I know some people are vegetarians or vegans because they refuse to eat anything with a face. Personally, I find this view to be too anthopocentric–and anthropocentrism is what got us in our current mess. It’s an improvement, to be sure, because it acknowledges that beings other than humans are worthy of regard. However, it’s still anthropocentric to only give regard to beings that are like us–beings that have the same kind of body, nervous system, etc. We regard them because they’re like us, not because they are unique beings. If they were regarded for being unique, then we’d regard plants, too. Of course, even some vegetarians show selective regard–sure, trees are impressive and amazing and maybe even house dryads (who, surprise surprise, are often depicted in humanoid form)–but that carrot is just food. Dead food at that. If it doesn’t have a face, it doesn’t have value. Or so it would appear. (I know that’s not the truth, the whole truth, and nothing but the truth for all veggie folk, just FYI.)
I come at things from a spiritual perspective. If it has a spirit, it deserves regard. Just because a plant’s body doesn’t have what we recognize as a nervous system doesn’t mean that its spirit doesn’t suffer when it is injured or killed. Anthropocentrism can go jump off a cliff for all I care. The spinach in my salad deserves regard as much as the crawdad on my plate. I admit a historical bias towards animals, but more recently I’ve come to actively honor other spirits, too, though I don’t have nearly as strong a relationship or long a history with them.
Why do I honor them? Well, let’s look at my body.
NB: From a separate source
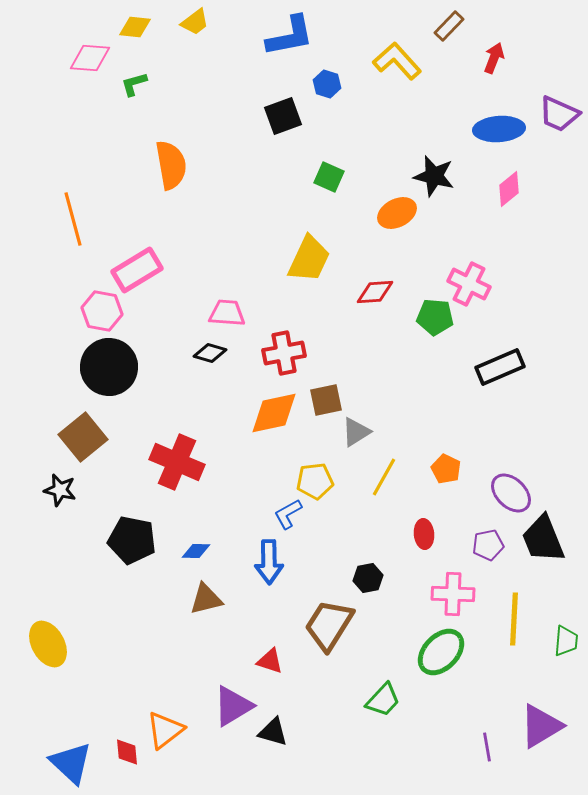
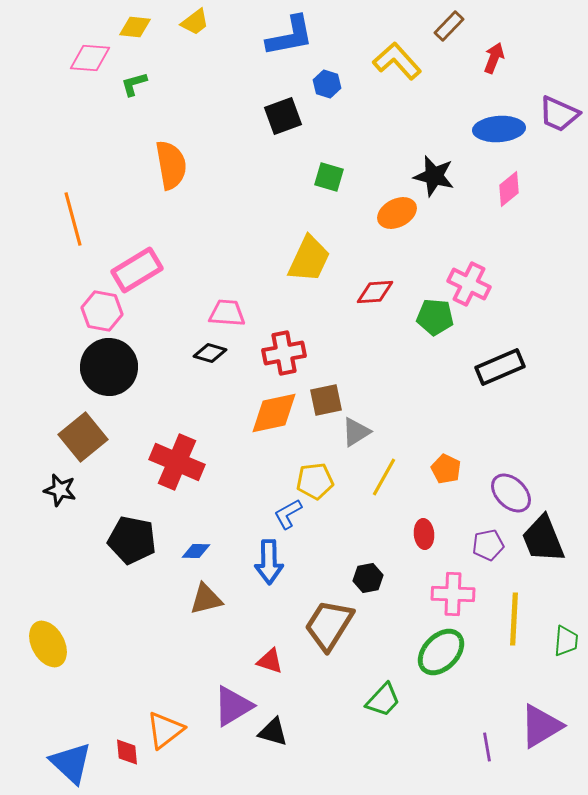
green square at (329, 177): rotated 8 degrees counterclockwise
Other than a few chemical traces picked up from earth, water, and air pollution, and some residues from processed food (which were once more recognizable as animals or plants long ago), every molecule in my body came from a natural animal or plant that I ate in some form or another. I carry in my body pieces of cows, carrots, baby octopi, dandelion leaves, spaghetti squash, rabbit, cocoa beans, Cornish game hens, buffalo, rice, and numerous other living beings. They may not be recognizable as such now, but that’s what they once were before I consumed them. And before that they may have been grass, clover, plankton, corn, tiny fish, and other smaller bits of food. Someday when I die (and hopefully have a green burial) I will dissipate in the stomachs of thousands of earthworms and countless bacteria, and in the roots of grass and trees. Where do “I” end? Does it really matter?
The point is that without the plants and animals, I die. Face or leaves, feet or roots, lungs or stomata, they all deserve my respect. So I’ll be doing my best to get food that’s humanely raised as possible (including organic produce), clean my plate, compost what I can’t eat, and maybe get a digester for things that are bad for a composter’s diet.